What is SEO and why should you be doing it?
SEO target Search Engine optimisation (SEO) is about being visible online and delivering relevant content.
Search engine optimisation (SEO), also referred to as organic or natural search, is the technical and marketing optimisation of your website to deliver search engine visibility and relevant customer content.
Both of these elements are important — if you work on one without the other, you’ll only achieve partial optimisation.
Technical requirements for effective SEO
If a company is not visible to search engine spiders and bots, it is not visible full stop.
To achieve the first part of SEO you need a site architecture that caters for the core indexing requirements of the search engines.
Here’s a handy list to work from:
The site should be coded to W3C standards
The site should be accessible to cater for people with visual and physical impairments. (see the W3C guidelines)
There should be be a content management system (CMS) that enables meta content to be added/edited. Note that Google keeps changing the value it places on meta data, and keywords are effectively dead following a recent announcement.
- all images should have alt tags
- your site should be readable when images are turned off
- your URLs should be search engine friendly
- you should have a robots.txt file
- you should have a dynamic XML sitemap
- don’t have multiple URLs for the same page
- create redirects for old pages that have new URLs.
Catering for customer demand
If you have ticked off the technical list, – we’ve achieved stage one of having a site that search engines can crawl and index.
The next step in SEO is making the site relevant to customers to support them through their journey and buying cycle – What use is a technically optimised site if customers can’t find what they want?
- Don’t keyword spam to tempt search engines; customers will turn off.
- Primary heading (H1) and secondary heading (H2) tags should be aligned with the latest customer search patterns across the major search engines.
- Include the brand name where relevant in Meta titles and descriptions. “Store Locator — BrandX” is better than just “Store Locator”.
- Maximise internal linking to facilitate customer journeys.
- Build relationships with influencers to increase positive PR.
- Provide a user friendly 404 error page.

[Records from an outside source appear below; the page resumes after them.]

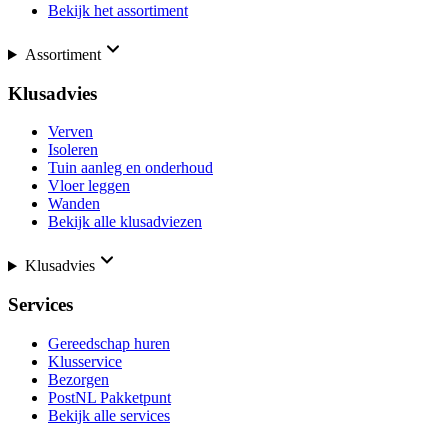
Bekijk het assortiment
Assortiment
Klusadvies
Verven
Isoleren
Tuin aanleg en onderhoud
Vloer leggen
Wanden
Bekijk alle klusadviezen
Klusadvies
Services
Gereedschap huren
Klusservice
Bezorgen
PostNL Pakketpunt
Bekijk alle services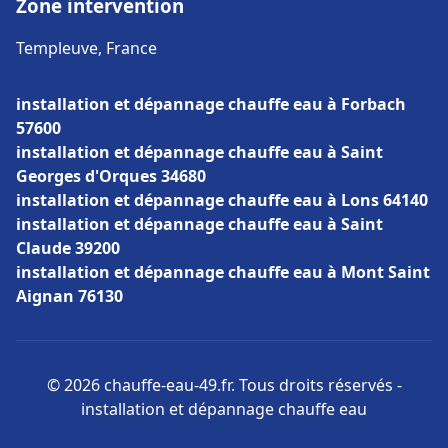
Zone intervention
Templeuve, France
installation et dépannage chauffe eau à Forbach
57600
installation et dépannage chauffe eau à Saint
Georges d'Orques 34680
installation et dépannage chauffe eau à Lons 64140
installation et dépannage chauffe eau à Saint
Claude 39200
installation et dépannage chauffe eau à Mont Saint
Aignan 76130
© 2026 chauffe-eau-49.fr. Tous droits réservés -
installation et dépannage chauffe eau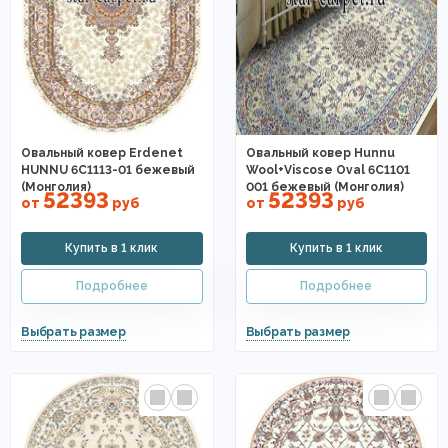
Овальный ковер Erdenet
Овальный ковер Hunnu
HUNNU 6C1113-01 бежевый
Wool+Viscose Oval 6C1101
(Монголия)
001 бежевый (Монголия)
52393
52393
от
руб
от
руб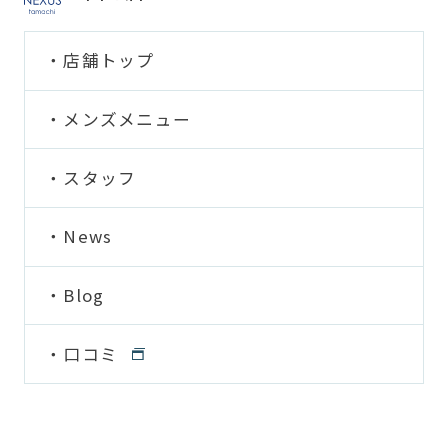
店舗トップ
メンズメニュー
スタッフ
News
Blog
口コミ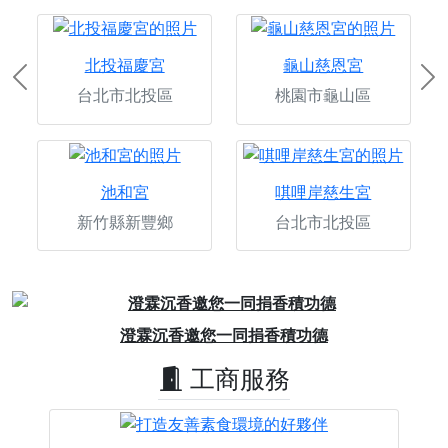
北投福慶宮
龜山慈恩宮
Previous
Ne
台北市北投區
桃園市龜山區
池和宮
唭哩岸慈生宮
新竹縣新豐鄉
台北市北投區
Previous
Next
澄霖沉香邀您一同捐香積功德
工商服務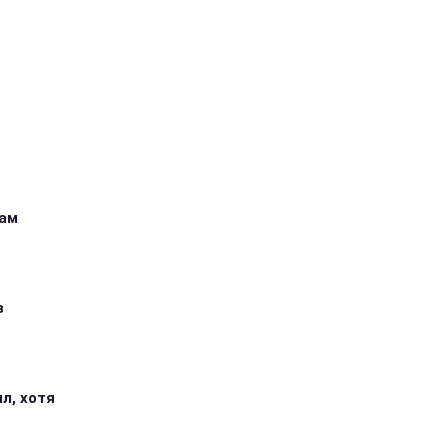
кам
з
л, хотя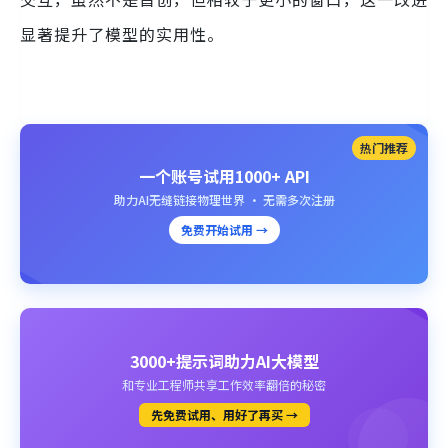
显著提升了模型的实用性。
热门推荐
一个账号试用1000+ API
助力AI无缝链接物理世界 · 无需多次注册
免费开始试用 →
3000+提示词助力AI大模型
和专业工程师共享工作效率翻倍的秘密
先免费试用、用好了再买 →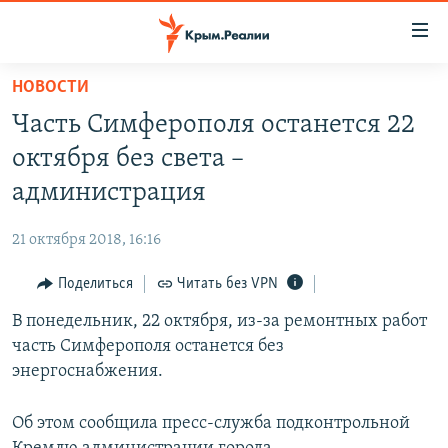
Доступность
ссылки
Вернуться
НОВОСТИ
к
НОВОСТИ
Часть Симферополя останется 22
основному
СПЕЦПРОЕКТЫ
содержанию
октября без света –
ВОДА
Вернутся
ГРУЗ 200
администрация
к
ИСТОРИЯ
КАРТА ВОЕННЫХ ОБЪЕКТОВ КРЫМА
главной
21 октября 2018, 16:16
ЕЩЕ
11 ЛЕТ ОККУПАЦИИ КРЫМА. 11 ИСТОРИЙ СОПРОТИВЛЕНИЯ
навигации
Вернутся
Поделиться
Читать без VPN
РАДІО СВОБОДА
ИНТЕРАКТИВ
к
В понедельник, 22 октября, из-за ремонтных работ
КАК ОБОЙТИ БЛОКИРОВКУ
ИНФОГРАФИКА
поиску
часть Симферополя останется без
ТЕЛЕПРОЕКТ КРЫМ.РЕАЛИИ
энергоснабжения.
Українською
СОВЕТЫ ПРАВОЗАЩИТНИКОВ
Qırımtatar
Об этом сообщила пресс-служба подконтрольной
ПРОПАВШИЕ БЕЗ ВЕСТИ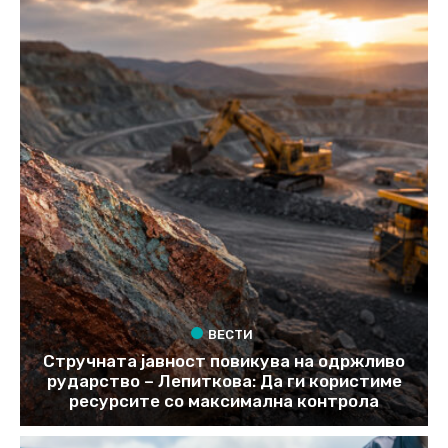
ВЕСТИ
Стручната јавност повикува на одржливо
рударство – Лепиткова: Да ги користиме
ресурсите со максимална контрола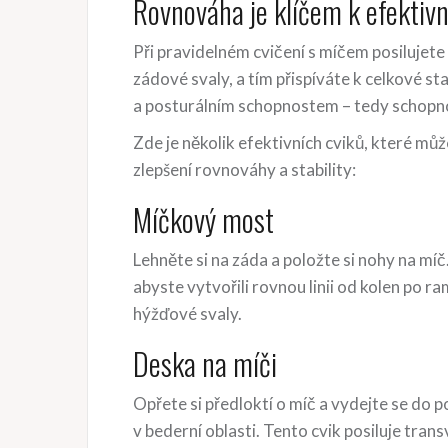
Rovnováha je klíčem k efektiv
Při pravidelném cvičení s míčem posilujete c
zádové svaly, a tím přispíváte k celkové sta
a posturálním schopnostem – tedy schopno
Zde je několik efektivních cviků, které mů
zlepšení rovnováhy a stability:
Míčkový most
Lehněte si na záda a položte si nohy na mí
abyste vytvořili rovnou linii od kolen po ra
hýžďové svaly.
Deska na míči
Opřete si předloktí o míč a vydejte se do po
v bederní oblasti. Tento cvik posiluje tran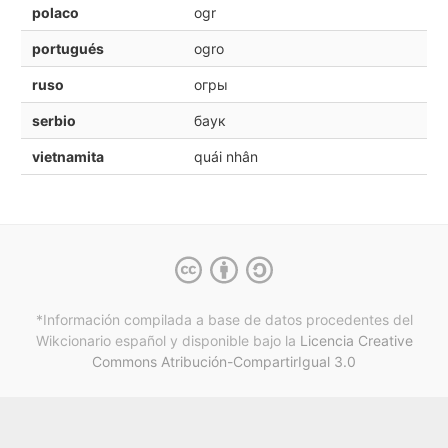
polaco
ogr
portugués
ogro
ruso
огры
serbio
баук
vietnamita
quái nhân
*Información compilada a base de datos procedentes del
Wikcionario español y
disponible bajo la
Licencia Creative
Commons Atribución-CompartirIgual 3.0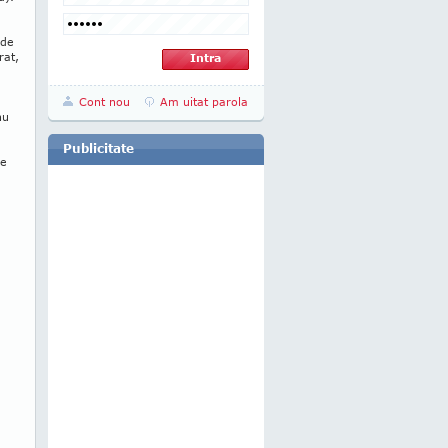
 de
rat,
Cont nou
Am uitat parola
nu
Publicitate
de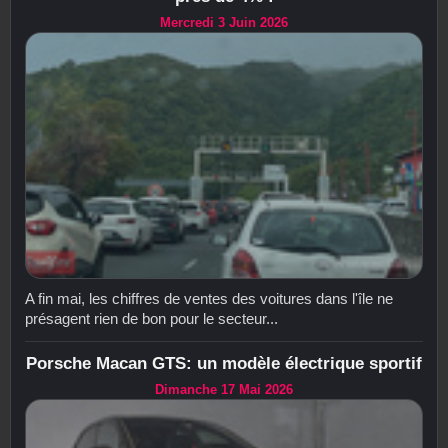
Mercredi 3 Juin 2026
A fin mai, les chiffres de ventes des voitures dans l'île ne
présagent rien de bon pour le secteur...
Porsche Macan GTS: un modèle électrique sportif
Dimanche 17 Mai 2026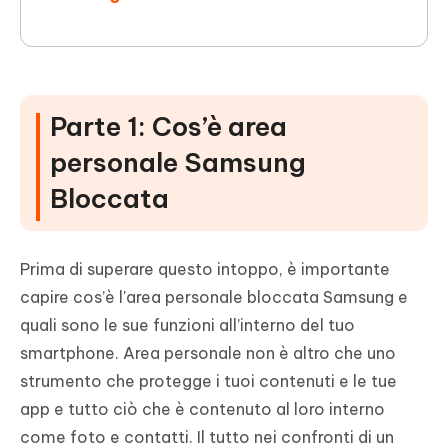
Parte 1: Cos’è area
personale Samsung
Bloccata
Prima di superare questo intoppo, è importante
capire cos’è l'area personale bloccata Samsung e
quali sono le sue funzioni all’interno del tuo
smartphone. Area personale non è altro che uno
strumento che protegge i tuoi contenuti e le tue
app e tutto ciò che è contenuto al loro interno
come foto e contatti. Il tutto nei confronti di un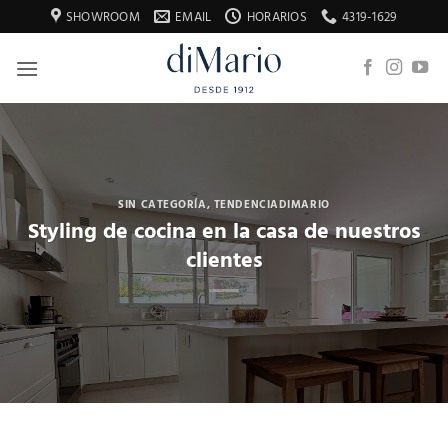
Saltar
SHOWROOM
EMAIL
HORARIOS
4319-1629
al
contenido
SIN CATEGORÍA
,
TENDENCIADIMARIO
Styling de cocina en la casa de nuestros
clientes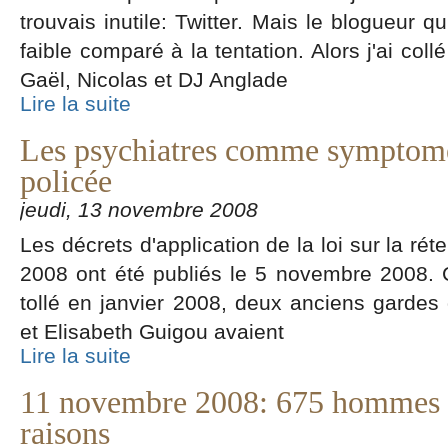
trouvais inutile: Twitter. Mais le blogueur 
faible comparé à la tentation. Alors j'ai col
Gaël, Nicolas et DJ Anglade
Lire la suite
Les psychiatres comme symptome 
policée
jeudi, 13 novembre 2008
Les décrets d'application de la loi sur la rét
2008 ont été publiés le 5 novembre 2008. C
tollé en janvier 2008, deux anciens gardes
et Elisabeth Guigou avaient
Lire la suite
11 novembre 2008: 675 hommes mo
raisons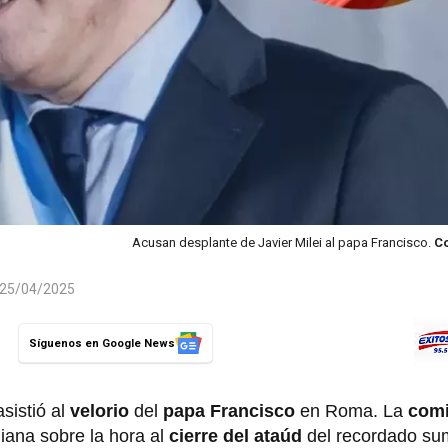
Acusan desplante de Javier Milei al papa Francisco.
Co
l 25/04/2025
Síguenos en Google News
asistió al
velorio
del
papa Francisco
en Roma. La
comi
aliana sobre la hora al
cierre del ataúd
del recordado su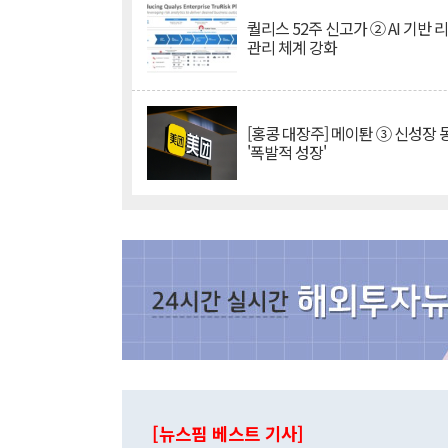
퀄리스 52주 신고가 ② AI 기반 
관리 체계 강화
[홍콩 대장주] 메이퇀 ③ 신성장
'폭발적 성장'
[뉴스핌 베스트 기사]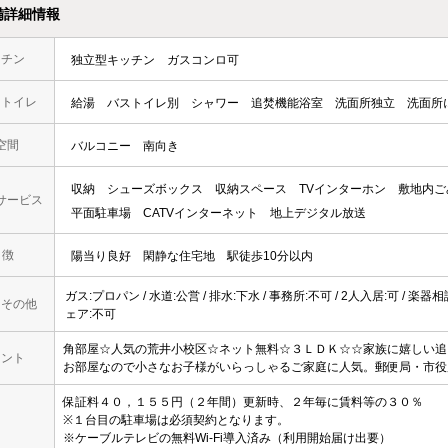
備詳細情報
ッチン
独立型キッチン
ガスコンロ可
・トイレ
給湯
バストイレ別
シャワー
追焚機能浴室
洗面所独立
洗面所
空間
バルコニー
南向き
収納
シューズボックス
収納スペース
TVインターホン
敷地内ご
サービス
平面駐車場
CATVインターネット
地上デジタル放送
 徴
陽当り良好
閑静な住宅地
駅徒歩10分以内
ガス:プロパン / 水道:公営 / 排水:下水 / 事務所:不可 / 2人入居:可 / 楽器
・その他
ェア:不可
角部屋☆人気の荒井小校区☆ネット無料☆３ＬＤＫ☆☆家族に嬉しい追
メント
お部屋なので小さなお子様がいらっしゃるご家庭に人気。郵便局・市役
保証料４０，１５５円（２年間）更新時、２年毎に賃料等の３０％
※１台目の駐車場は必須契約となります。
※ケーブルテレビの無料Wi-Fi導入済み（利用開始届け出要）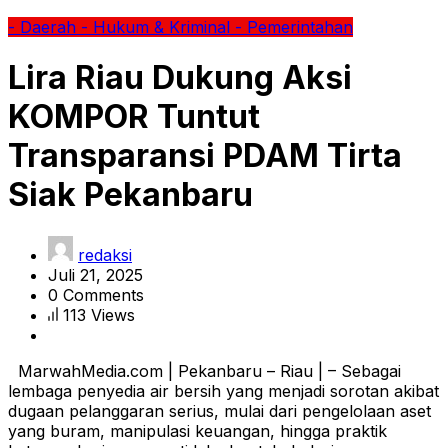
- Daerah
- Hukum & Kriminal
- Pemerintahan
Lira Riau Dukung Aksi
KOMPOR Tuntut
Transparansi PDAM Tirta
Siak Pekanbaru
redaksi
Juli 21, 2025
0 Comments
113 Views
MarwahMedia.com | Pekanbaru – Riau | – Sebagai
lembaga penyedia air bersih yang menjadi sorotan akibat
dugaan pelanggaran serius, mulai dari pengelolaan aset
yang buram, manipulasi keuangan, hingga praktik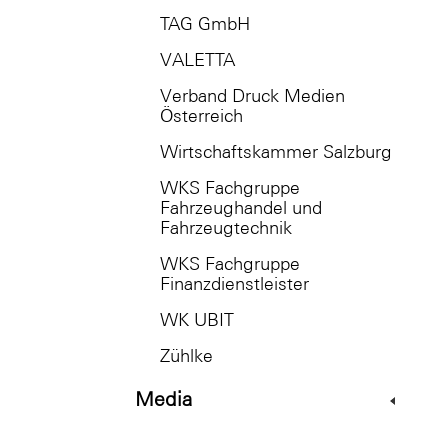
TAG GmbH
VALETTA
Verband Druck Medien
Österreich
Wirtschaftskammer Salzburg
WKS Fachgruppe
Fahrzeughandel und
Fahrzeugtechnik
WKS Fachgruppe
Finanzdienstleister
WK UBIT
Zühlke
Media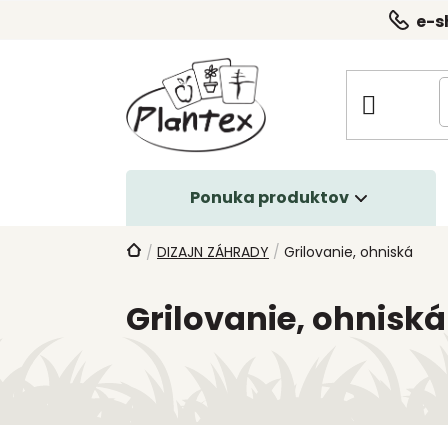
Prejsť
e-s
na
obsah
Ponuka produktov
Domov
DIZAJN ZÁHRADY
/
Grilovanie, ohniská
/
Grilovanie, ohniská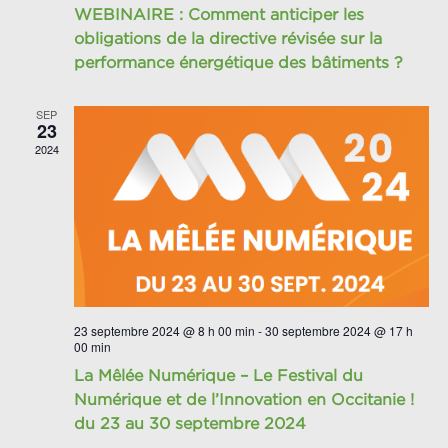
WEBINAIRE : Comment anticiper les
obligations de la directive révisée sur la
performance énergétique des bâtiments ?
SEP
23
2024
23 septembre 2024 @ 8 h 00 min
-
30 septembre 2024 @ 17 h
00 min
La Mêlée Numérique – Le Festival du
Numérique et de l’Innovation en Occitanie !
du 23 au 30 septembre 2024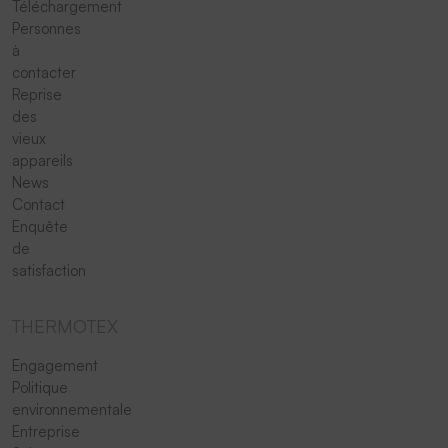
Téléchargement
Personnes
à
contacter
Reprise
des
vieux
appareils
News
Contact
Enquête
de
satisfaction
THERMOTEX
Engagement
Politique
environnementale
Entreprise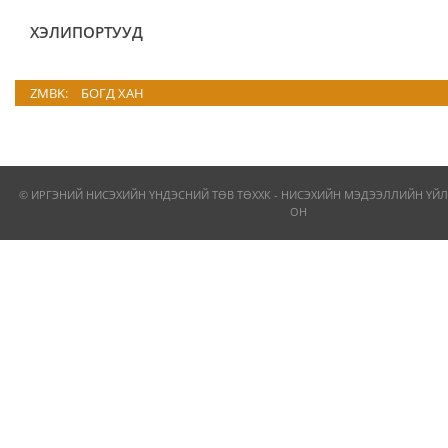
ХЭЛИПОРТУУД
ZMBK:
БОГД ХАН
© ИРГЭНИЙ НИСЭХИЙН ҮНДЭСНИЙ ТӨВ ТӨХХК - НИСЭХИЙН МЭДЭЭЛЛИЙН ҮЙЛ
ОН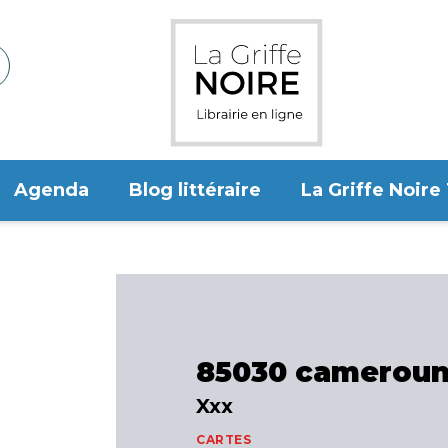
Agenda
Blog littéraire
La Griffe Noire
85030 cameroun
Xxx
CARTES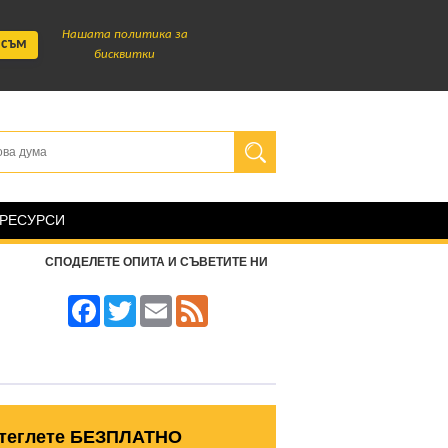
Нашата политика за
 съм
бисквитки
 РЕСУРСИ
СПОДЕЛЕТЕ ОПИТА И СЪВЕТИТЕ НИ
Facebook
Twitter
Email
Feed
теглете БЕЗПЛАТНО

Commercial benefits of SEO
- Increased relevant traffic.
- Increased natural search revenue participation.
- Increased orders and revenue.
- Reduction in dependency on pay-per-click advertising (PPC).
Playing the long game with SEO
SEO is an on-going process. – Search engine algorithms are prone to change, especially Google. Google lives and dies by search relevance and user experience — as long as people find the most relevant and helpful content via Google, Google keeps its market share.
Google is responding to new players in the market such as real time search via social media tools like Twitter. This has increased the importance of rich snippets such as customer reviews and store information.
Social media optimisation is also taking the main stage and companies with an effective customer engagement strategy via social media are reaping SEO benefits.
Nothing stays the same forever. Competition and new websites will be upping their game to compete with your natural search rankings.
Companies need to continuously evolve their SEO strategy to effectively manage visibility.